A little bird once told me that XMV was on the horizon for Xbox multimedia and that it would be straight ASF files with WMV2 video and MS ADPCM audio. If that’s true, then it looks like the WMV2 puzzle was solved just in time. These XMV files certainly are not stock ASF files. Curiously, the most notable signature is ‘Xbox’ spelled, ahem, in little endian notation in bytes 12-15: ‘xobX’. Width and height are encoded at bytes 20-23 and 24-27, respectively. I see sample rate data at bytes 40-43. I tried to find framerate data by comparing the headers of the PAL vs. NTSC Lego SW demo movies. I was hoping to find fields with 50 or 25 for PAL and 60 or 30 for NTSC. No such luck. However, I have also read that the movies are 29.97 fps, so the framerate data might be encoded as floating- or fixed-point numbers.

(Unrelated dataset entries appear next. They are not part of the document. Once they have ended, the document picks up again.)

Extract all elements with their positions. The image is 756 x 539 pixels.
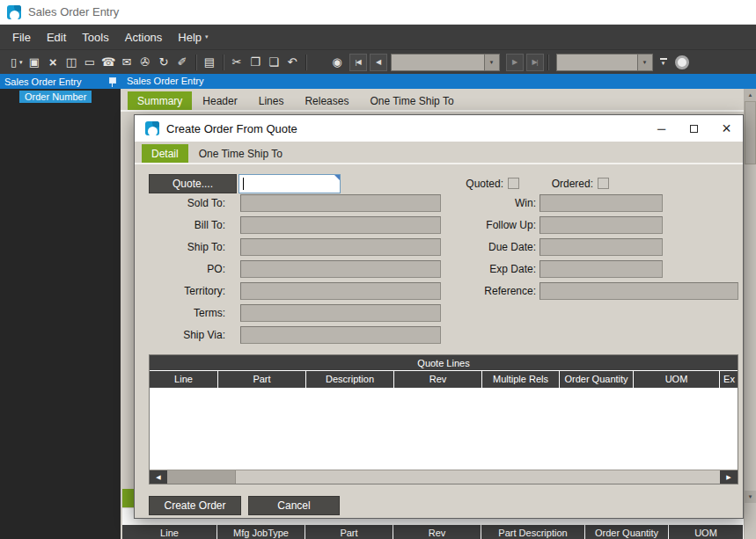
scroll-right-icon[interactable]: ▶ [720,470,738,484]
left-field-column: Sold To: Bill To: Ship To: PO: Territory… [135,194,441,348]
po-label: PO: [135,260,225,278]
quote-input[interactable] [239,174,341,193]
lines-column-header[interactable]: Rev [393,525,481,539]
scroll-up-icon[interactable]: ▲ [745,89,756,101]
paste-icon[interactable]: ❏ [265,53,283,72]
chevron-down-icon: ▾ [662,61,665,66]
window-title: Sales Order Entry [28,5,119,18]
tab-header[interactable]: Header [192,91,247,110]
copy-icon[interactable]: ❐ [246,53,265,72]
grid-column-header[interactable]: Rev [394,371,482,388]
tab-one-time-ship-to[interactable]: One Time Ship To [359,91,464,110]
grid-column-header[interactable]: UOM [634,371,720,388]
scrollbar-thumb[interactable] [167,470,236,484]
tab-releases[interactable]: Releases [294,91,359,110]
menu-actions[interactable]: Actions [117,25,171,49]
create-order-from-quote-dialog: Create Order From Quote ─ × Detail One T… [134,114,744,519]
view-combobox[interactable]: ▼ [556,54,653,71]
memo-icon[interactable]: ▭ [81,53,99,72]
lines-column-header[interactable]: Part [305,525,393,539]
lines-column-header[interactable]: Mfg JobType [217,525,305,539]
toolbar-separator [305,55,307,70]
grid-column-header[interactable]: Line [150,371,218,388]
maximize-button[interactable] [678,115,710,142]
grid-column-header[interactable]: Description [306,371,394,388]
scroll-left-icon[interactable]: ◀ [150,470,167,484]
tree-item-order-number[interactable]: Order Number [19,91,92,103]
menu-help[interactable]: Help▾ [170,25,216,49]
menu-tools[interactable]: Tools [74,25,116,49]
menu-file[interactable]: File [4,25,39,49]
chevron-down-icon[interactable]: ▼ [484,55,499,70]
app-window: Sales Order Entry File Edit Tools Action… [0,0,756,539]
app-logo-icon [7,5,21,19]
new-dropdown-icon[interactable]: ▾ [19,59,23,66]
view-combobox-value [557,55,637,70]
territory-label: Territory: [135,282,225,300]
book-icon[interactable]: ◫ [62,53,81,72]
lines-grid-header: Line Mfg JobType Part Rev Part Descripti… [122,525,744,539]
print-icon[interactable]: ▤ [201,53,219,72]
quote-lines-grid-body[interactable] [150,388,738,470]
scrollbar-track[interactable] [236,470,720,484]
cut-icon[interactable]: ✂ [228,53,246,72]
record-combobox-value [392,55,484,70]
quoted-checkbox[interactable] [508,178,519,189]
po-field [240,260,441,278]
cancel-button[interactable]: Cancel [248,496,340,515]
tab-dialog-one-time-ship-to[interactable]: One Time Ship To [188,144,293,163]
horizontal-scrollbar[interactable]: ◀ ▶ [150,470,738,484]
grid-column-header[interactable]: Ex [720,371,738,388]
toolbar-separator [223,55,224,70]
text-cursor [243,178,244,190]
tab-detail[interactable]: Detail [142,144,188,163]
scrollbar-thumb[interactable] [745,101,756,164]
vertical-scrollbar[interactable]: ▲ ▼ [744,89,756,539]
minimize-button[interactable]: ─ [645,115,678,142]
message-icon[interactable]: ✉ [118,53,136,72]
toolbar-overflow-button[interactable]: ▾ [660,58,667,66]
phone-icon[interactable]: ☎ [99,53,118,72]
next-record-button[interactable]: ▶ [506,54,524,71]
first-record-button[interactable]: |◀ [349,54,367,71]
grid-column-header[interactable]: Multiple Rels [482,371,560,388]
pin-icon[interactable] [108,76,116,87]
lines-column-header[interactable]: Order Quantity [585,525,669,539]
undo-icon[interactable]: ↶ [283,53,302,72]
record-combobox[interactable]: ▼ [391,54,500,71]
create-order-button[interactable]: Create Order [149,496,241,515]
close-button[interactable]: × [710,115,743,142]
toolbar-separator [195,55,197,70]
previous-record-button[interactable]: ◀ [370,54,387,71]
menu-edit[interactable]: Edit [39,25,74,49]
quote-button[interactable]: Quote.... [149,174,237,193]
clear-icon[interactable]: ✐ [173,53,192,72]
territory-field [240,282,441,300]
status-circle-icon [675,55,689,69]
follow-up-label: Follow Up: [434,216,536,234]
save-icon[interactable]: ▣ [26,53,44,72]
sold-to-field [240,194,441,212]
refresh-icon[interactable]: ↻ [155,53,173,72]
ordered-checkbox[interactable] [598,178,609,189]
tab-lines[interactable]: Lines [248,91,295,110]
lines-column-header[interactable]: Line [122,525,217,539]
tab-summary[interactable]: Summary [128,91,192,110]
grid-column-header[interactable]: Order Quantity [560,371,634,388]
scroll-down-icon[interactable]: ▼ [745,491,756,503]
quote-input-wrap [239,174,341,193]
dialog-titlebar[interactable]: Create Order From Quote ─ × [135,115,743,142]
sold-to-label: Sold To: [135,194,225,212]
menu-bar: File Edit Tools Actions Help▾ [0,25,756,49]
search-icon[interactable]: ◉ [328,53,347,72]
attachment-icon[interactable]: ✇ [136,53,155,72]
lines-column-header[interactable]: UOM [669,525,744,539]
dialog-logo-icon [145,121,159,135]
delete-icon[interactable]: × [44,53,62,72]
last-record-button[interactable]: ▶| [526,54,544,71]
chevron-down-icon[interactable]: ▼ [637,55,652,70]
lines-column-header[interactable]: Part Description [481,525,585,539]
follow-up-field [539,216,663,234]
grid-column-header[interactable]: Part [218,371,306,388]
due-date-label: Due Date: [434,238,536,256]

The Lego Star Wars 2 game has lots of interesting stuff to peruse. Since it is LucasArts software, it should be no surprise that human-readable scripts play a role. Indeed, there is a whole directory of scripts, such as this simpler file scripts/Attack.scp:

state Base {
        Conditions {
                if GotOpponent == 1 goto StartAttack
        }
        Actions {
                BreakFormation
        }
}

state StartAttack {
        Conditions {
        }
        Actions {
                KeepWeaponOut
                SetState "Attack"
        }
}

state Attack {
        Conditions {
                if GotOpponent == 0 goto Base
        }
        Actions {
                EngageOpponent "goalrange 1.5" "firerange 3"
        }
}

Thrillville is also from LucasArts and has various markings to indicate that the Lua language is involved, as in other LucasArts titles such as Grim Fandango.

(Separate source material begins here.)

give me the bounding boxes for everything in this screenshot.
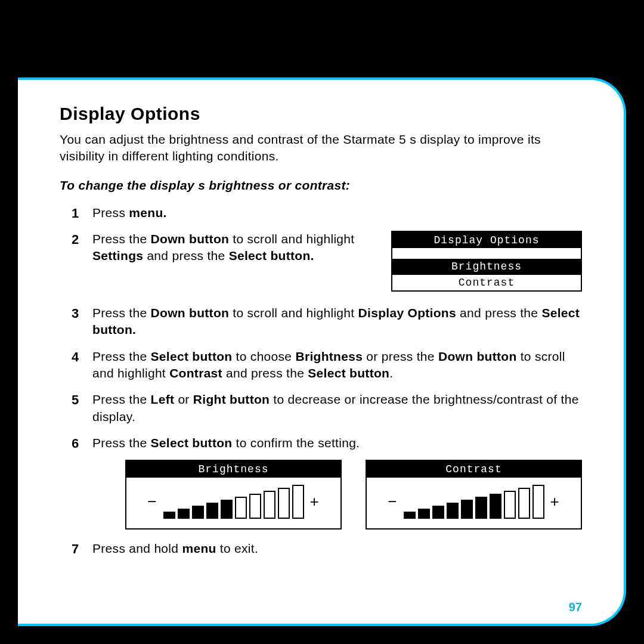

Lego Star Wars 2 also contains a large number of .wavm files. These could be headerless PCM or ADPCM data. What was that FFmpeg incantation for converting headerless, raw PCM to a container format, manually specifying parameters?

One more item– Call of Duty 3. This uses a format with the extension XBV and it begins with the signature ‘AFMV’. I don’t have many other clues on it, but I have thrown together a MultimediaWiki page on the matter and uploaded some samples, as is customary.